Task description: Return the material exactly, first line through the line containing "作業三：以 AI 快速搭建自己的應用 (3/08公告)", and nothing more. Pictures stay out.

Segment Open

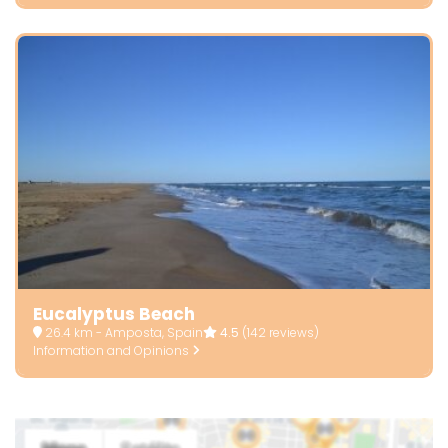
Eucalyptus Beach
26.4 km - Amposta, Spain
4.5
(142 reviews)
Information and Opinions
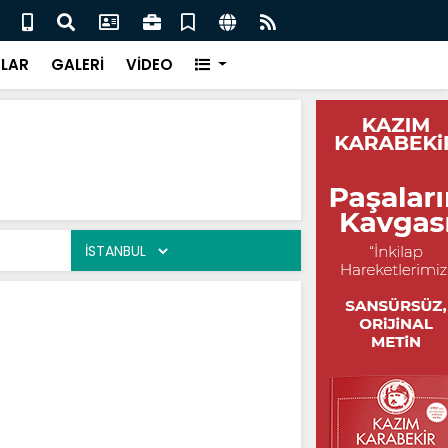
enç Yıllarım / Saim Kaya
Ah Et
LAR
GALERİ
VİDEO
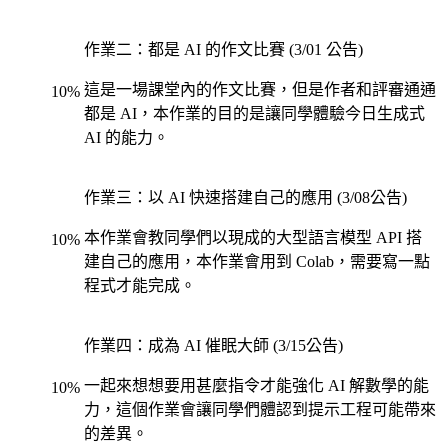
作業二：都是 AI 的作文比賽 (3/01 公告)
這是一場課堂內的作文比賽，但是作者和評審通通
10
%
都是 AI，本作業的目的是讓同學體驗今日生成式
AI 的能力。
作業三：以 AI 快速搭建自己的應用 (3/08公告)
本作業會教同學們以現成的大型語言模型 API 搭
10
%
建自己的應用，本作業會用到 Colab，需要寫一點
程式才能完成。
作業四：成為 AI 催眠大師 (3/15公告)
一起來想想要用甚麼指令才能強化 AI 解數學的能
10
%
力，這個作業會讓同學們體認到提示工程可能帶來
的差異。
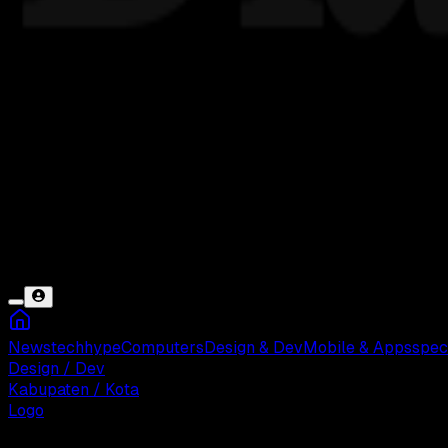
News
tech
hype
Computers
Design & Dev
Mobile & Apps
spec
Design / Dev
Kabupaten / Kota
Logo
Sabtu, 17 Mei 2025 07:57 WIB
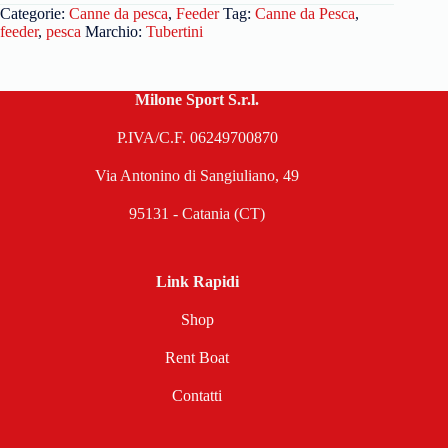
Categorie:
Canne da pesca
,
Feeder
Tag:
Canne da Pesca
,
feeder
,
pesca
Marchio:
Tubertini
Milone Sport S.r.l.
P.IVA/C.F. 06249700870
Via Antonino di Sangiuliano, 49
95131 - Catania (CT)
Link Rapidi
Shop
Rent Boat
Contatti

Segment Closed

Task response:
Eucalyptus Beach
26.4 km - Amposta, Spain
4.5
(142 reviews)
Information and Opinions
enç Yıllarım / Saim Kaya
Ah Et
LAR
GALERİ
VİDEO
作業二：都是 AI 的作文比賽 (3/01 公告)
這是一場課堂內的作文比賽，但是作者和評審通通
10
%
都是 AI，本作業的目的是讓同學體驗今日生成式
AI 的能力。
作業三：以 AI 快速搭建自己的應用 (3/08公告)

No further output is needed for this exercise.